I knew I could do it!
My voice mail blinks with eight new messages, and I see that Laura has added a morning meeting with Mimi to my schedule.
“Jeez, Zoe, what did you do?” Jane whispers. “Everyone’s freaking out. The
Post
has been hounding Mimi for a comment.”
“You’re kidding, the
Post
? OMG!”
“You don’t seriously think this is a positive thing. It makes us look so sleazy. You better come up with a good story fast.” This is exactly what Regina anticipated: first a bit of negative press, which would quickly fade into an excited buzz about the
Hers
brand, and then a bump up in subscriptions.

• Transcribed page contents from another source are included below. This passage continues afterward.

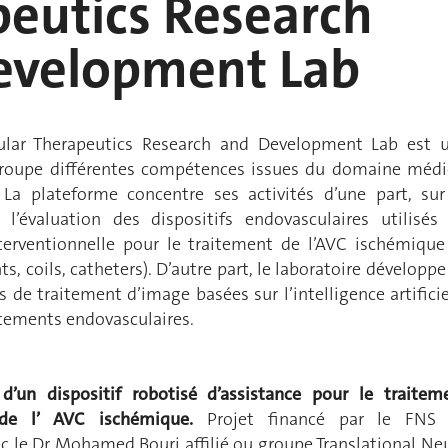
eutics Research
evelopment Lab
ular Therapeutics Research and Development Lab est 
groupe différentes compétences issues du domaine médi
. La plateforme concentre ses activités d’une part, sur
l’évaluation des dispositifs endovasculaires utilisés
terventionnelle pour le traitement de l’AVC ischémique
s, coils, catheters). D’autre part, le laboratoire développe
de traitement d’image basées sur l’intelligence artificie
itements endovasculaires.
’un dispositif robotisé d’assistance pour le traitem
 de l’ AVC ischémique.
Projet financé par le FNS
ec le Dr Mohamed Bouri affilié ou groupe Translational Ne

I step into Mimi’s office, assuming an appropriate sulk. Victoria and Regina are already seated, and Mimi reads aloud: “ ‘
Hers
blogger scandalizes the staid brand with racy Twitpic, plus home-wrecking to boot.’ ‘
Hers
sinks to all-time low with nudie writer photo exposed.’ ” Mimi has underlined the headlines in red ink, and after she reads them out, she tosses each paper my way. “Oh, here’s a good one: ‘What’s next for
Hers
? A line of pornography DVDs? A dating site for cheaters?’ ”
“Not such bad ideas,” I say, smiling at Regina, who strangely won’t meet my gaze.

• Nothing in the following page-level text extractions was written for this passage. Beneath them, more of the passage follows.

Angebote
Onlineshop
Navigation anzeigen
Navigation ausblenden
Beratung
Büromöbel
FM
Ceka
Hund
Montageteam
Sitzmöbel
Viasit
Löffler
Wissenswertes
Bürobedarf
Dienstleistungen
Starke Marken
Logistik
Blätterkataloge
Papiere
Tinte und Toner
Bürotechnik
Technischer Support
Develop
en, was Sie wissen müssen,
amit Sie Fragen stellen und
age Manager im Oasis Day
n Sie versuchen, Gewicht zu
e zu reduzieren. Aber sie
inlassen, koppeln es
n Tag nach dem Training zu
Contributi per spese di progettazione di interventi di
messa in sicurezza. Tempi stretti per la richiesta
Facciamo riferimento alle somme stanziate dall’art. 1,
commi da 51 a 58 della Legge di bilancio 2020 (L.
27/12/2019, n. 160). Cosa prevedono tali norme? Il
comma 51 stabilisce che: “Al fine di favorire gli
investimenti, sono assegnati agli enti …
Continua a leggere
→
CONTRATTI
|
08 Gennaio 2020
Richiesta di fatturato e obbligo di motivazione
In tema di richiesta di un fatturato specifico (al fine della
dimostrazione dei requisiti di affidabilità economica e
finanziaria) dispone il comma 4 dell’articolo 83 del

Mimi looks at me with an expression of rage straight out of a cartoon; I’m half surprised steam isn’t shooting out of her ears. It makes me want to laugh and cry all at once. “Do you think this is some kind of joke, Zoe?” she asks. “Advertisers have been pulling out left and right.”

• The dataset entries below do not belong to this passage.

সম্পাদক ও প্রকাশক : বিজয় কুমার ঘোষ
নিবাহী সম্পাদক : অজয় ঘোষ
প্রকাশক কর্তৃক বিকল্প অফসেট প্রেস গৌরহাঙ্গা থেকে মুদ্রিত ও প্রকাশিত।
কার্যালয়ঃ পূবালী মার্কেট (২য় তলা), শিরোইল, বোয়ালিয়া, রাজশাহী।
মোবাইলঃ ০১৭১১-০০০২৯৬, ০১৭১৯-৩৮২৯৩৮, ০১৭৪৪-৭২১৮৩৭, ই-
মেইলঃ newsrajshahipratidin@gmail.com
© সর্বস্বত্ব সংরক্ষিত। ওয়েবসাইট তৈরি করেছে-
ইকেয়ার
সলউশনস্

“OMG, you’ve got to be kidding me,” I say.
“I saw you goofing off in the Twitter seminar,” says Victoria. “Everyone warned me you weren’t the sharpest tool in the shed, but I never expected this level of stupidity. Do you realize how your actions have tarnished this brand?”
“Come on, Vic,” I say, my voice suddenly hoarse. I don’t appreciate this ganging up on me. I just have to make them understand. “Listen, Regina and I—”
“Regina first alerted me to this scandal in the middle of the night,” says Mimi.
“I happened to be awake,” says the entertainment director, not looking in my direction. “Thank God for jet lag.”
“And she’s been working like a madwoman ever since, trying to talk dozens of publicists and advertisers off the edge of a cliff.”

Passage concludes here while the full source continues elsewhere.